Download the dataset from SurreyLearn and load it into RStudio. To load our file we use the load()
function. Give a name to your dataset using the assigment operator <-
.
Let’s have a look at the dataset. Alternatively, you can have a look at the codebook- that is the document that comes with the dataset. The codebook describes the contents, structure, and layout of a data collection but it also provides a detailed overview of all variables included in the dataset.
We will explore our dataset, by using the head()
and View()
functions.
The head()
function shows us the head, the first rows, of our dataset.
The view()
function allows us to see inside the data frames. At the view window you can also sort the dataset by any column simply by clicking on the column.
Let’s start by examining the one paired t-test. That means that we will compare the mean of our sample against a known true value. To be more specific, we will calculate the percent of educated adults in the midwest, against a known value the percent of educated adults nationwide. Our overall aim is to examine whether the mean of educated adults in the midwest is significantly different to the national average. That means it could be higher or smaller.
According to official statistics, the percentage of college educated adults is \(32%\), our aim is to examine if in the midwest the average of college educated adults is statistically different to \(32%\).
A boxplot can give us a quick visual assessment of the data, a brief idea about what is going on in our data before we perform the t-test.
To do so we will use a very useful package in R, called ggplot2
.
We first have to install ggplot2 by using the install.packages("ggplot2")
function:
plot1 <- ggplot(midwest, aes(percollege)) +
geom_histogram() + theme_classic()
plot1
Our next step is to perform the one-tailed t-test. Taking into consideration the states that are part of the Midwest, we hypothesise that on average the percentage of educated adults will be smaller than the average.
t.test(midwest$percollege, mu = 32, alternative = "less")
##
## One Sample t-test
##
## data: midwest$percollege
## t = -45.827, df = 436, p-value < 2.2e-16
## alternative hypothesis: true mean is less than 32
## 95 percent confidence interval:
## -Inf 18.7665
## sample estimates:
## mean of x
## 18.27274
Note: 2.2e-16 is 2.2 x 10-16 which is 0.00000000000000022
Our next step is to compare the difference between two different states. In other words, our next step is to compare whether the two means, representing two different groups, are statistically different. This is called two sample t-test.

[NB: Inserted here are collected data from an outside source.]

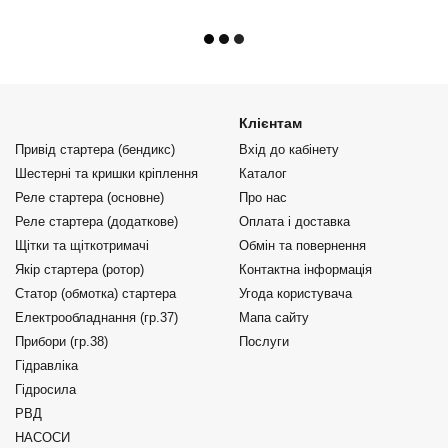
Клієнтам
Привід стартера (бендикс)
Вхід до кабінету
Шестерні та кришки кріплення
Каталог
Реле стартера (основне)
Про нас
Реле стартера (додаткове)
Оплата і доставка
Щітки та щіткотримачі
Обмін та повернення
Якір стартера (ротор)
Контактна інформація
Статор (обмотка) стартера
Угода користувача
Електрообладнання (гр.37)
Мапа сайту
Прибори (гр.38)
Послуги
Гідравліка
Гідросила
РВД
НАСОСИ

Before we start, install a package called dplyr
and use the library()
function to load it in RStudio.
We start by creating the two groups:
library(dplyr)
data.frame1 <- midwest %>%
filter(state == "IN" | state == "IL") %>%
select(state, percollege)
We can examine the distribution of the two groups with a box-plot:
ggplot(data.frame1, aes(state, percollege)) +
geom_boxplot() +
labs(title = "Two paired t-test",
y="Education",
x="State") +
theme_classic()
Our next step is to compare the two means:
t.test(percollege ~ state, data = data.frame1)
##
## Welch Two Sample t-test
##
## data: percollege by state
## t = 2.4947, df = 191.61, p-value = 0.01345
## alternative hypothesis: true difference in means is not equal to 0
## 95 percent confidence interval:
## 0.4533698 3.8774354
## sample estimates:
## mean in group IL mean in group IN
## 18.78814 16.62274
The results of the analysis suggest that the p< 0.05
is supporting the alternative hypothesis that the true difference in means is not equal to zero. What that really means is that there is a statistical difference between the two means.